What the exercise asks:
Each line below from the "vanaf de leeftijd van zes maanden." line through the "stiftung ear bereit für den Vollzug" line, those two included, must be restated word for word; the pictures must not be.

·····

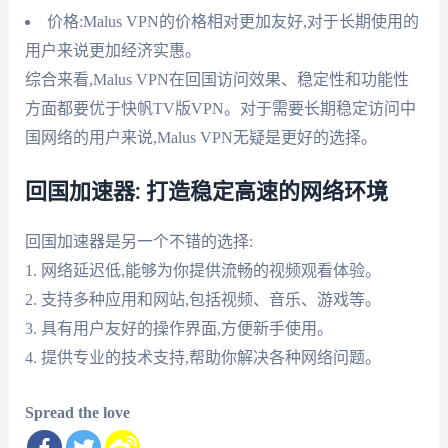
价格:Malus VPN的价格相对更加友好,对于长期使用的
用户来说更加经济实惠。
综合来看,Malus VPN在回国访问效果、稳定性和功能性
方面都要优于快帆TV版VPN。对于需要长期稳定访问中
国网络的用户来说,Malus VPN无疑是更好的选择。
回国加速器: 打造稳定高速的网络环境
回国加速器是另一个不错的选择:
1. 网络延迟低,能够为你提供流畅的视频观看体验。
2. 支持多种应用和网站,包括视频、音乐、游戏等。
3. 具有用户友好的操作界面,方便新手使用。
4. 提供专业的技术支持,帮助你解决各种网络问题。
Spread the love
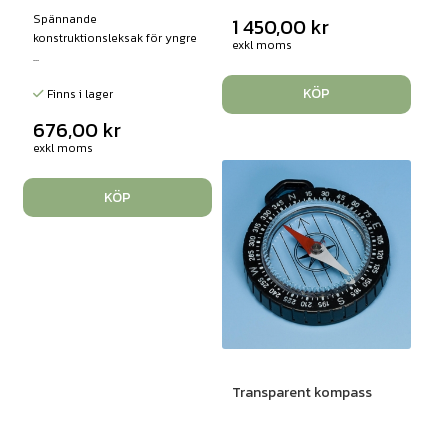
Spännande
1 450,00
kr
konstruktionsleksak för yngre
exkl moms
...
KÖP
Finns i lager
676,00
kr
exkl moms
KÖP
Transparent kompass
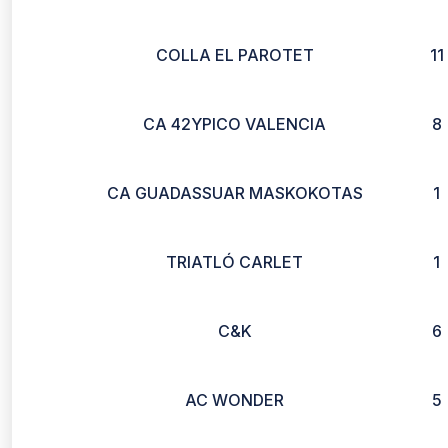
COLLA EL PAROTET
11
CA 42YPICO VALENCIA
8
CA GUADASSUAR MASKOKOTAS
1
TRIATLÓ CARLET
1
C&K
6
AC WONDER
5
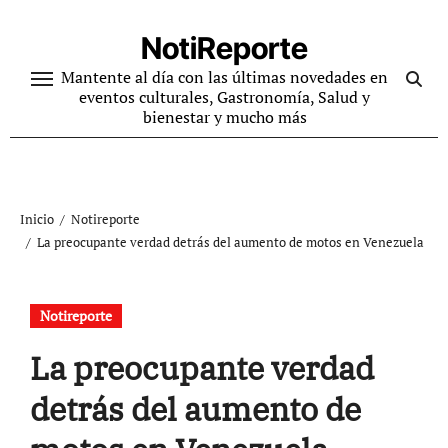
Ir
al
NotiReporte
contenido
Mantente al día con las últimas novedades en
eventos culturales, Gastronomía, Salud y
bienestar y mucho más
Inicio
Notireporte
La preocupante verdad detrás del aumento de motos en Venezuela
Notireporte
La preocupante verdad
detrás del aumento de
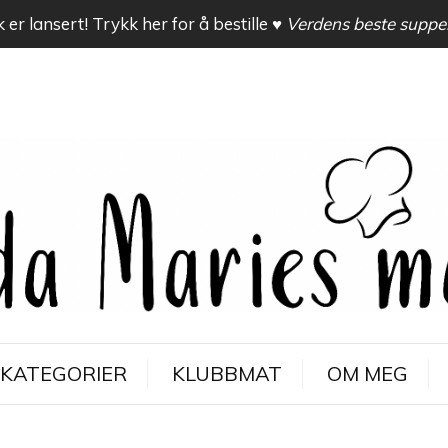
 er lansert! Trykk her for å bestille
♥ Verdens beste suppe
KATEGORIER
KLUBBMAT
OM MEG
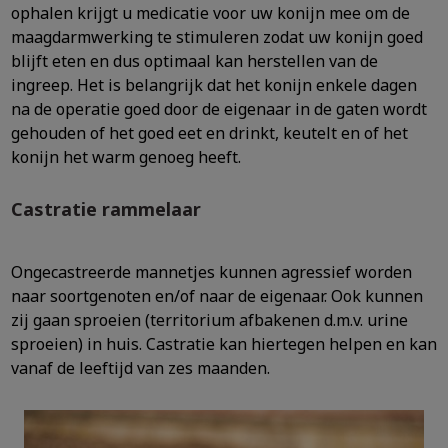
ophalen krijgt u medicatie voor uw konijn mee om de
maagdarmwerking te stimuleren zodat uw konijn goed
blijft eten en dus optimaal kan herstellen van de
ingreep. Het is belangrijk dat het konijn enkele dagen
na de operatie goed door de eigenaar in de gaten wordt
gehouden of het goed eet en drinkt, keutelt en of het
konijn het warm genoeg heeft.
Castratie rammelaar
Ongecastreerde mannetjes kunnen agressief worden
naar soortgenoten en/of naar de eigenaar. Ook kunnen
zij gaan sproeien (territorium afbakenen d.m.v. urine
sproeien) in huis. Castratie kan hiertegen helpen en kan
vanaf de leeftijd van zes maanden.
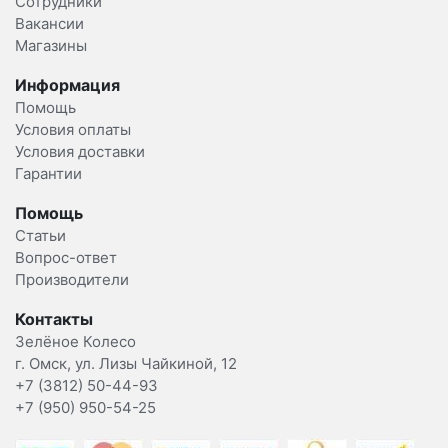
Сотрудники
Вакансии
Магазины
Информация
Помощь
Условия оплаты
Условия доставки
Гарантии
Помощь
Статьи
Вопрос-ответ
Производители
Контакты
Зелёное Колесо
г. Омск, ул. Лизы Чайкиной, 12
+7 (3812) 50-44-93
+7 (950) 950-54-25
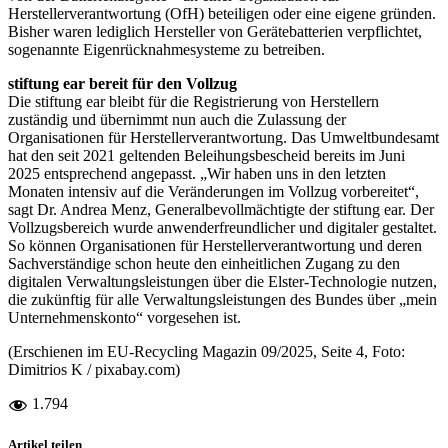
Herstellerverantwortung (OfH) beteiligen oder eine eigene gründen.
Bisher waren lediglich Hersteller von Gerätebatterien verpflichtet,
sogenannte Eigenrücknahmesysteme zu betreiben.
stiftung ear bereit für den Vollzug
Die stiftung ear bleibt für die Registrie­rung von Herstellern
zuständig und übernimmt nun auch die Zulassung der
Organisationen für Herstellerverantwortung. Das Umweltbundesamt
hat den seit 2021 geltenden Beleihungsbescheid bereits im Juni
2025 entsprechend angepasst. „Wir haben uns in den letzten
Monaten intensiv auf die Veränderungen im Vollzug vorbereitet“,
sagt Dr. Andrea Menz, Generalbevollmächtigte der stiftung ear. Der
Vollzugsbereich wurde anwenderfreundlicher und digitaler gestaltet.
So können Organisationen für Herstellerverantwortung und deren
Sachverständige schon heute den einheitlichen Zugang zu den
digitalen Verwaltungsleistungen über die Elster-Technologie nutzen,
die zukünftig für alle Verwaltungsleistungen des Bundes über „mein
Unternehmenskonto“ vorgesehen ist.
(Erschienen im EU-Recycling Magazin 09/2025, Seite 4, Foto:
Dimitrios K / pixabay.com)
1.794
Artikel teilen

·····

Solved exercise:
vanaf de leeftijd van zes maanden.
Сотрудники
Вакансии
Магазины
Информация
Помощь
Условия оплаты
Условия доставки
Гарантии
Помощь
Статьи
Вопрос-ответ
Производители
Контакты
Зелёное Колесо
г. Омск, ул. Лизы Чайкиной, 12
+7 (3812) 50-44-93
+7 (950) 950-54-25
Herstellerverantwortung (OfH) beteiligen oder eine eigene gründen.
Bisher waren lediglich Hersteller von Gerätebatterien verpflichtet,
sogenannte Eigenrücknahmesysteme zu betreiben.
stiftung ear bereit für den Vollzug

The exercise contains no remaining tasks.